But this understanding of Attā is based on actual experiences by meditators:

It’s when some ascetic or brahmin—by dint of keen, resolute, committed, and diligent effort, and right application of mind—experiences an immersion of the heart of such a kind that they recollect their many kinds of past lives. That is: ten eons of the cosmos contracting and expanding; twenty, thirty, or forty eons of the cosmos contracting and expanding. They remember: ‘There, I was named this, my clan was that, I looked like this, and that was my food. This was how I felt pleasure and pain, and that was how my life ended. When I passed away from that place I was reborn somewhere else. There, too, I was named this, my clan was that, I looked like this, and that was my food. This was how I felt pleasure and pain, and that was how my life ended. When I passed away from that place I was reborn here.’ And so they recollect their many kinds of past lives, with features and details.

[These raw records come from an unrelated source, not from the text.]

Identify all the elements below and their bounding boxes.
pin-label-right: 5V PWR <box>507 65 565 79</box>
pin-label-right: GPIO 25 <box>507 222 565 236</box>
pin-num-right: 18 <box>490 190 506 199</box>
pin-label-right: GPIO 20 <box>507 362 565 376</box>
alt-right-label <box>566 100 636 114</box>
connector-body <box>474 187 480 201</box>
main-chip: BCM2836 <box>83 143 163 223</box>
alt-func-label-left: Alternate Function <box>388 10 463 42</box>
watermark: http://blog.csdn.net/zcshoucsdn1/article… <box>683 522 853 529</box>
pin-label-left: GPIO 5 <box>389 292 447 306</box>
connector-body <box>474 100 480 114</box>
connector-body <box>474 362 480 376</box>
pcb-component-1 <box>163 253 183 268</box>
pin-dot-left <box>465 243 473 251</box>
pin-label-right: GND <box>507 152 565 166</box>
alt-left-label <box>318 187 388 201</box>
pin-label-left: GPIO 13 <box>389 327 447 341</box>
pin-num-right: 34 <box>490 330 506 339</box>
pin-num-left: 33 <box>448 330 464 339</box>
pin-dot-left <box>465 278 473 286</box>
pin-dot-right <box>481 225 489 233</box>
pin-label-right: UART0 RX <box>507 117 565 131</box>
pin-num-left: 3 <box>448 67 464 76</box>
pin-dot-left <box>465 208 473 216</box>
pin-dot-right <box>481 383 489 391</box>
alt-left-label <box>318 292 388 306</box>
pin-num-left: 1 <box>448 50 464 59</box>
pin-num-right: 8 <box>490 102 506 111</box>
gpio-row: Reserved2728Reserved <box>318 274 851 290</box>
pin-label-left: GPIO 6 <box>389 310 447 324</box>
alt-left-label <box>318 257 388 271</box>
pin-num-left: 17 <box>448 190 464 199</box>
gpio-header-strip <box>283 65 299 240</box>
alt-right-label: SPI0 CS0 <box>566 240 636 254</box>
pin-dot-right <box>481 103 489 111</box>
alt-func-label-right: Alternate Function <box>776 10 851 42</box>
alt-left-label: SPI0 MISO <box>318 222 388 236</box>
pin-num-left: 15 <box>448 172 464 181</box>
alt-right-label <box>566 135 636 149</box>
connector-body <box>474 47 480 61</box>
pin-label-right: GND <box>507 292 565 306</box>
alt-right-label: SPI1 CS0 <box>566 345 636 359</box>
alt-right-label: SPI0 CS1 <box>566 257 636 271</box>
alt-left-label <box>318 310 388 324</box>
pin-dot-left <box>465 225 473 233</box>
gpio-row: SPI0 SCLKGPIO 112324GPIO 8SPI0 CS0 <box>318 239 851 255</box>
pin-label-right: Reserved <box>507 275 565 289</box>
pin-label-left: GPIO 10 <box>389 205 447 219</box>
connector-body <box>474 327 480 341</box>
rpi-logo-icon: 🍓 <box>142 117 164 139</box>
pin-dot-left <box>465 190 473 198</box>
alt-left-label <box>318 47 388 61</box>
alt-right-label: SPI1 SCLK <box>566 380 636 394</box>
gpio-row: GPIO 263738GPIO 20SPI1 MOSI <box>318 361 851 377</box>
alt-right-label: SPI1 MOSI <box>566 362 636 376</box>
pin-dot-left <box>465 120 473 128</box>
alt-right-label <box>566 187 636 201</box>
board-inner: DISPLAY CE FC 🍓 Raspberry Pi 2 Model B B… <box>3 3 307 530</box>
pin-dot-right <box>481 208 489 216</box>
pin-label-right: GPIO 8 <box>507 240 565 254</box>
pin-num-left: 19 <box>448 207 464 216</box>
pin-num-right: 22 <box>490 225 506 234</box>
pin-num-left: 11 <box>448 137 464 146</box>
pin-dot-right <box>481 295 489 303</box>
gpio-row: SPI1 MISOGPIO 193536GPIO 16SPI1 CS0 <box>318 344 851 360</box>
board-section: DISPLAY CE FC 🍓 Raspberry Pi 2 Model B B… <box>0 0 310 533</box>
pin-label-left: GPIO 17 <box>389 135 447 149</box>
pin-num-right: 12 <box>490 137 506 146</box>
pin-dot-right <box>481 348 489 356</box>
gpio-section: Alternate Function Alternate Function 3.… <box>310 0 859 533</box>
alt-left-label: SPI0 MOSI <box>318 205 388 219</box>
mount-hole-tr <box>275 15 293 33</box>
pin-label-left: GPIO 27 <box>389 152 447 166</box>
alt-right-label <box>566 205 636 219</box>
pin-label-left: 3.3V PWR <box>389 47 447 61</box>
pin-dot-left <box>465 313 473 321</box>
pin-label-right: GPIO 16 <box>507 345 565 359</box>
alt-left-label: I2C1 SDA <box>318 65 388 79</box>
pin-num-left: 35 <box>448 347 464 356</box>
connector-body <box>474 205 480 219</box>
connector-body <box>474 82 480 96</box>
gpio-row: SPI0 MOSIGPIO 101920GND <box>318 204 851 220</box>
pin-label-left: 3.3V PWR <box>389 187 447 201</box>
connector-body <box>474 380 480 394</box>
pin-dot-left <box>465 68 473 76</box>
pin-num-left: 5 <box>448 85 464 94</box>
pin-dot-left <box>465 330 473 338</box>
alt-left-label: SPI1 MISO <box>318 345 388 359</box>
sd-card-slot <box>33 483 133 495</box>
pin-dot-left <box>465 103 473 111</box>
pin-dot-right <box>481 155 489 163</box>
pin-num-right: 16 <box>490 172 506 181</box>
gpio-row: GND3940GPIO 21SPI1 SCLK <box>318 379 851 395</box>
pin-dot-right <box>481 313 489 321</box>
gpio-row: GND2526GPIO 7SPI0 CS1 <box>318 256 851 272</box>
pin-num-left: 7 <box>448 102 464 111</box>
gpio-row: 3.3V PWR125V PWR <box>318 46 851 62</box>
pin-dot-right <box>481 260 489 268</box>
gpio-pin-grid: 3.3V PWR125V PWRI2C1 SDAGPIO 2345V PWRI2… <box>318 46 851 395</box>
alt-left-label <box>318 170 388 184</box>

They say: ‘The self and the cosmos are eternal, barren, steady as a mountain peak, standing firm like a pillar. They remain the same for all eternity, while these sentient beings wander and transmigrate and pass away and rearise. Why is that? Because by dint of keen, resolute, committed, and diligent effort, and right application of mind I experience an immersion of the heart of such a kind that I recollect my many kinds of past lives, with features and details.

So this understanding of an eternal soul/self didn’t just pop up out of the blue or happen to be some form of speculation. Rather, the eternalists misapprehend their experiences from immersion and their standpoints are rooted in feelings.

This is how The Buddha refutes eternalism:

“This, bhikkhus, the Tathāgata understands. And he understands: ‘These standpoints, thus assumed and thus misapprehended, lead to such a future destination, to such a state in the world beyond.’ He understands as well what transcends this, yet even that understanding he does not misapprehend. And because he is free from misapprehension, he has realized within himself the state of perfect peace. Having understood as they really are the origin and the passing away of FEELINGS, their satisfaction, their unsatisfactoriness, and the escape from them, the Tathāgata, bhikkhus, is emancipated through non-clinging.

Also regarding feelings and ”This was how I felt pleasure and pain, and that was how my life ended.”

They say:

  • And though these beings roam and wander (through the round of existence), pass away and re-arise, yet the self and the world remain the same just like eternity itself.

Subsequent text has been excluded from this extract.